Enclosure, Lackakeely, Co. Mayo
Co. Mayo |
Enclosures
On a stretch of sandy machair grassland in County Mayo, an oval earthwork sits in a sheltered hollow of granite bedrock and does not quite make sense.
The enclosure measures roughly 27.5 metres along its longer axis and is defined by a low, sod-covered bank of sandy soil, nowhere more than about 40 centimetres high and up to three metres wide. That modest profile is part of what makes the site puzzling. A bank so slight could never have functioned as a serious physical barrier; it may instead have served as the footing for a timber fence, now long gone, leaving only the earthen base behind. The interior is flat and essentially featureless, barely distinguishable in level from the surrounding ground, and the bank itself is most easily spotted by the slightly darker vegetation growing over it rather than by any dramatic rise in the landscape.

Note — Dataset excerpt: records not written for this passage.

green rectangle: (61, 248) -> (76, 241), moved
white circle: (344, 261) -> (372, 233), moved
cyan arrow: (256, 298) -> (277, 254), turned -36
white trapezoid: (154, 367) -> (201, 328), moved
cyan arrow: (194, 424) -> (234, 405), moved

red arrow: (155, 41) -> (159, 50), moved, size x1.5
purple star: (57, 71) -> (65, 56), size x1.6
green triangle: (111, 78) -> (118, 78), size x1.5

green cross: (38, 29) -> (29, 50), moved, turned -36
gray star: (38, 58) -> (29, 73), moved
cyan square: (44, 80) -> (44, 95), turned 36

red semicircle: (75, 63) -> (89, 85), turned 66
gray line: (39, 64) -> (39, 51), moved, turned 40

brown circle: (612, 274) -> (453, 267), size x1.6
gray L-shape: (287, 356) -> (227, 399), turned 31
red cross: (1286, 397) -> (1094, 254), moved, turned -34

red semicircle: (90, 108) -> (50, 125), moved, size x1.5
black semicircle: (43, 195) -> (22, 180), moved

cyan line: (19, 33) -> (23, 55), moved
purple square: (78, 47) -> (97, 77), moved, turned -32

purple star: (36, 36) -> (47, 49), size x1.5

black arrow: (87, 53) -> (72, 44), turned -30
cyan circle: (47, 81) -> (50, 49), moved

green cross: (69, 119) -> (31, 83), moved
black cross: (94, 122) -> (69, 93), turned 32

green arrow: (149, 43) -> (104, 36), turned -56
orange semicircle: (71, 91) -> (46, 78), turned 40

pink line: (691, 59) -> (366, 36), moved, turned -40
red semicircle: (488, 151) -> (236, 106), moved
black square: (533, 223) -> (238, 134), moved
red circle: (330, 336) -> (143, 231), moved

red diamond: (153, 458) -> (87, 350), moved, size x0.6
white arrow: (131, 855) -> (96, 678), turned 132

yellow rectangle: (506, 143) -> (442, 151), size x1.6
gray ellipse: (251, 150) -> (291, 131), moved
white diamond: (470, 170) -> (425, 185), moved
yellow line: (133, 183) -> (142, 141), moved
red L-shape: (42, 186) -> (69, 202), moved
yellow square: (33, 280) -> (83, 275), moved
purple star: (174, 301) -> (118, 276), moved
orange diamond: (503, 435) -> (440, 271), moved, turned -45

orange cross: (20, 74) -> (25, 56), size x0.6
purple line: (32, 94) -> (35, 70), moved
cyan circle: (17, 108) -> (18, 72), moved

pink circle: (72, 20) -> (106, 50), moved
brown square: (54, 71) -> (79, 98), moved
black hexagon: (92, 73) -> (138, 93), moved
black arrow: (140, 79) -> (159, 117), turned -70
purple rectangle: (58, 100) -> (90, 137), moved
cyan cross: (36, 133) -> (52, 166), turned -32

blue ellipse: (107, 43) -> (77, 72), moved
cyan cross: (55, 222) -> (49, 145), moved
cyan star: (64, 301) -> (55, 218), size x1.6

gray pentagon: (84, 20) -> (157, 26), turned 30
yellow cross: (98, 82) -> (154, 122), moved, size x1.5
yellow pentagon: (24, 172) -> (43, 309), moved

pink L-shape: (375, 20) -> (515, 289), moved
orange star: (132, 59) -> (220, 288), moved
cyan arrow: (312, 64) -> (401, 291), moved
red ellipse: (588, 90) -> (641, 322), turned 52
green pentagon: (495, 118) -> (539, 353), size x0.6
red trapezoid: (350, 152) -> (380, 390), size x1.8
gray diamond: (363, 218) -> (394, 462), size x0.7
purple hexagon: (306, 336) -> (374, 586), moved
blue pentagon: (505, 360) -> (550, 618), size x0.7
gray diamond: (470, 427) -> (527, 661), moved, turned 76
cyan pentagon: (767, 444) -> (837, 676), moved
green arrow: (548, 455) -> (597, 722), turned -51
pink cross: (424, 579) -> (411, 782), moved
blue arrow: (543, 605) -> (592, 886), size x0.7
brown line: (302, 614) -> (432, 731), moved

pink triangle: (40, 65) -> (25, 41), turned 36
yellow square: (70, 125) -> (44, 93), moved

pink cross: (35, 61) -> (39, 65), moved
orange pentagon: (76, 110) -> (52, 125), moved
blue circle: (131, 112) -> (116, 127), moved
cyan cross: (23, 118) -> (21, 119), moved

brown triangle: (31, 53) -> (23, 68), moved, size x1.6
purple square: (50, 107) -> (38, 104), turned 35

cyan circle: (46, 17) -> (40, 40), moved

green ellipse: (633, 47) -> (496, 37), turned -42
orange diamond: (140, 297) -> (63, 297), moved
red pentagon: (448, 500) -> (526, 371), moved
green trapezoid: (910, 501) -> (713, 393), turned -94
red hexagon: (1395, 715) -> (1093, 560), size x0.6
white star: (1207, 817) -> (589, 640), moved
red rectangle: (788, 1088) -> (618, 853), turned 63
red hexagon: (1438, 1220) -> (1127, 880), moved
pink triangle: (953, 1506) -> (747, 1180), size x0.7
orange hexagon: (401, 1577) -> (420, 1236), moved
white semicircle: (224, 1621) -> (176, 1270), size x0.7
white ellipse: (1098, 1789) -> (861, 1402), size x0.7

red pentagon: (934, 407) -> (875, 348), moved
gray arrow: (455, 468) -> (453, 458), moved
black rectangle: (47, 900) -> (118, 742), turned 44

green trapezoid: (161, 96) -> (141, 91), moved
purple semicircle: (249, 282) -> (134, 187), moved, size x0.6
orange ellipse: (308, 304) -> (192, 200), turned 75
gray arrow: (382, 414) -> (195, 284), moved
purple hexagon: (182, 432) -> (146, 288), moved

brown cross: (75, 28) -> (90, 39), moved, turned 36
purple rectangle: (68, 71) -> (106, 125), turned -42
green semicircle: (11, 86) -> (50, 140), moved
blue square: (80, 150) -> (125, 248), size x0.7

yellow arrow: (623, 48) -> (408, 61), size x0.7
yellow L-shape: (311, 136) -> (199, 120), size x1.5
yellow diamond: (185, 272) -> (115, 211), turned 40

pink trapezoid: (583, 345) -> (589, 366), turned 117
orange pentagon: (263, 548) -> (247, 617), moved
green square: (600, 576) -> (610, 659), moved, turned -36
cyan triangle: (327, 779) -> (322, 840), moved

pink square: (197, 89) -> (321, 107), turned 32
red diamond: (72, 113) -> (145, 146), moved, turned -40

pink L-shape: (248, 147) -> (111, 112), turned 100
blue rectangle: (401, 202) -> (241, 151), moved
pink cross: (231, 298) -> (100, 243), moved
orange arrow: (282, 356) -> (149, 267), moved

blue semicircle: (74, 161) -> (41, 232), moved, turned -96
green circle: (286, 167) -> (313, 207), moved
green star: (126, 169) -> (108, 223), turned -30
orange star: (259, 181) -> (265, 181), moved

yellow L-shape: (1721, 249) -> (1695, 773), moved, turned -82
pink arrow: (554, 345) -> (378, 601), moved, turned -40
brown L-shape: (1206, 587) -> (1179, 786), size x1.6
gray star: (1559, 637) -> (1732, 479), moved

At the northern end of the enclosure the bank fades almost entirely, merging with a low, roughly rectangular platform of uncertain purpose sitting just outside the enclosure proper. Whether this platform is connected to the enclosure or represents something else entirely is not known. The function and date of the whole feature remain unresolved. Adding another layer of ambiguity is what the 1838 Ordnance Survey six-inch map shows immediately to the south: a lake, named Lackakeely Lough, roughly 100 metres across and draining northward via a stream. When the site was visited in recent years, the ground was dry and no lake was visible, though a small stream ran some 35 to 40 metres to the east. This points to the possibility that the lough is a turlough, the distinctively Irish phenomenon of a seasonal limestone-fed lake that fills during wet weather and disappears in drier periods, leaving behind ordinary-looking pasture. Whether the enclosure was built in relation to the lake, or was already ancient when the lake existed, or has nothing to do with it at all, is an open question sitting quietly in the grass.